- [Work required]: In the entries below, how many lines contain the string "دهانات"? Give the number by itself.

== Task inputs

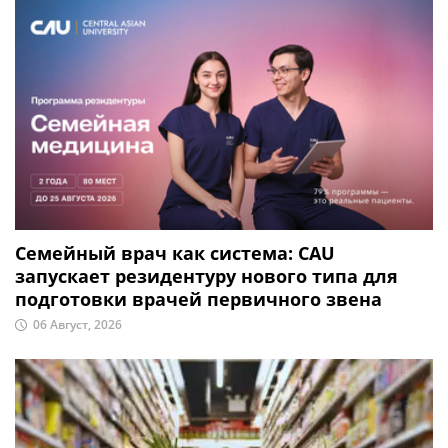
Семейный врач как система: CAU
запускает резидентуру нового типа для
подготовки врачей первичного звена
06 Август, 2026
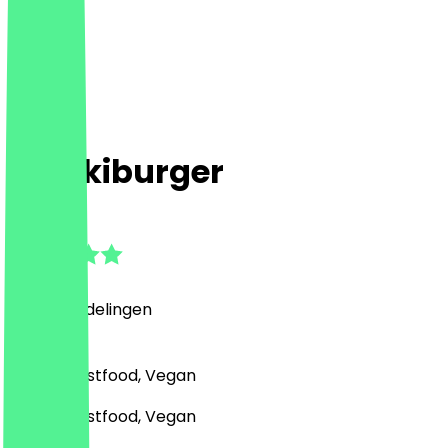
Broskiburger
4.9
(
614
Beoordelingen
)
Burger, Fastfood, Vegan
Burger, Fastfood, Vegan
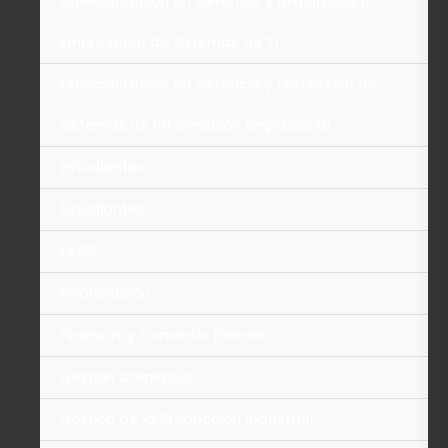
Especialización en Gerencia y Arquitectura
Empresarial de Sistemas de TI
Especialización en Gerencia y Protección de
Sistemas de Información Empresarial
Estudiantes
Estudiantes
FAQS
Financiación
Finanzas y Comercio Exterior
Gestión Comercial
Gestión de la Producción Industrial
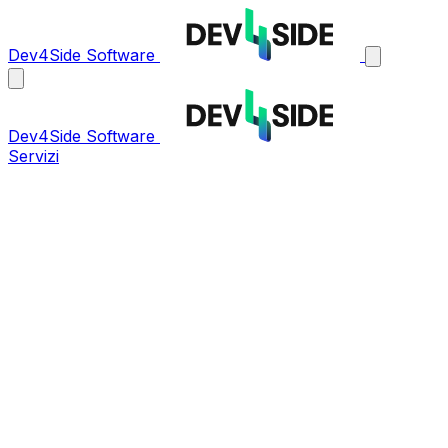
Dev4Side Software
Dev4Side Software
Servizi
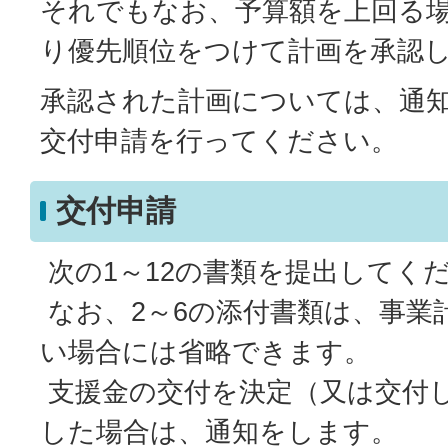
それでもなお、予算額を上回る
り優先順位をつけて計画を承認
承認された計画については、通知
交付申請を行ってください。
交付申請
次の1～12の書類を提出してく
なお、2～6の添付書類は、事業
い場合には省略できます。
支援金の交付を決定（又は交付
した場合は、通知をします。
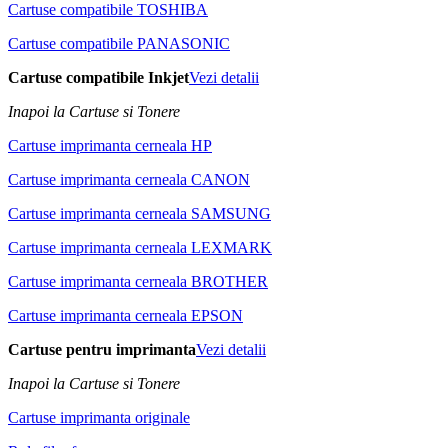
Cartuse compatibile TOSHIBA
Cartuse compatibile PANASONIC
Cartuse compatibile Inkjet
Vezi detalii
Inapoi la Cartuse si Tonere
Cartuse imprimanta cerneala HP
Cartuse imprimanta cerneala CANON
Cartuse imprimanta cerneala SAMSUNG
Cartuse imprimanta cerneala LEXMARK
Cartuse imprimanta cerneala BROTHER
Cartuse imprimanta cerneala EPSON
Cartuse pentru imprimanta
Vezi detalii
Inapoi la Cartuse si Tonere
Cartuse imprimanta originale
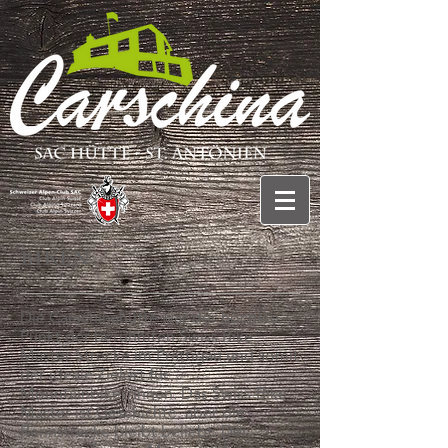
Biken
Die Carschinahütte war der höchste
Punkt der berühmten Swiss Bike
Master Strecke im Prättigau und somit
der ideale Zielort für
Mountainbiker/innen. Das Swiss-Bike-
Master ist Geschichte, aber die
Rennstrecke bleibt beliebt. Der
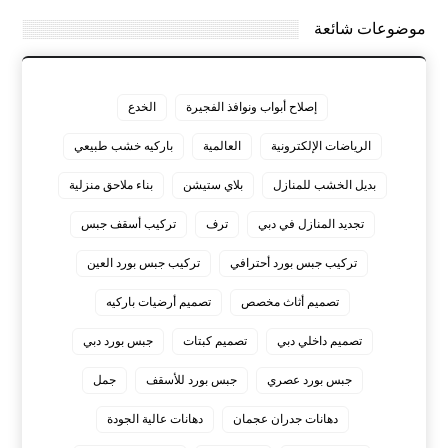
موضوعات شائعة
إصلاح أبواب ونوافذ الفجيرة
الخدع
الرياضات الإلكترونية
العالمية
باركيه خشب طبيعي
بديل الخشب للمنازل
بلاي ستيشن
بناء ملاحق منزلية
تجديد المنازل في دبي
ترف
تركيب أسقف جبس
تركيب جبس بورد أحترافي
تركيب جبس بورد العين
تصميم أثاث مخصص
تصميم أرضيات باركيه
تصميم داخلي دبي
تصميم كبتات
جبس بورد دبي
جبس بورد عصري
جبس بورد للأسقف
جمل
دهانات جدران عجمان
دهانات عالية الجودة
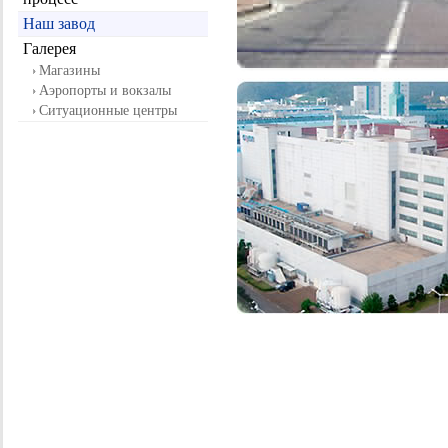
Наш завод
Галерея
Магазины
Аэропорты и вокзалы
Ситуационные центры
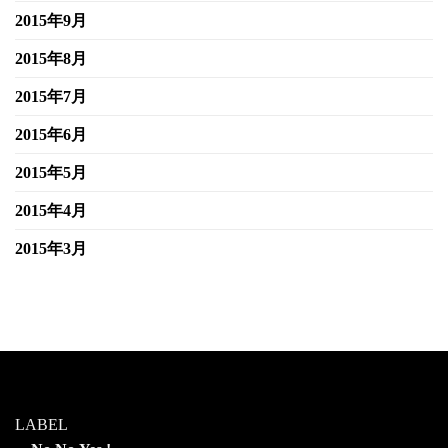
2015年9月
2015年8月
2015年7月
2015年6月
2015年5月
2015年4月
2015年3月
LABEL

====

- [Problem solution]: 2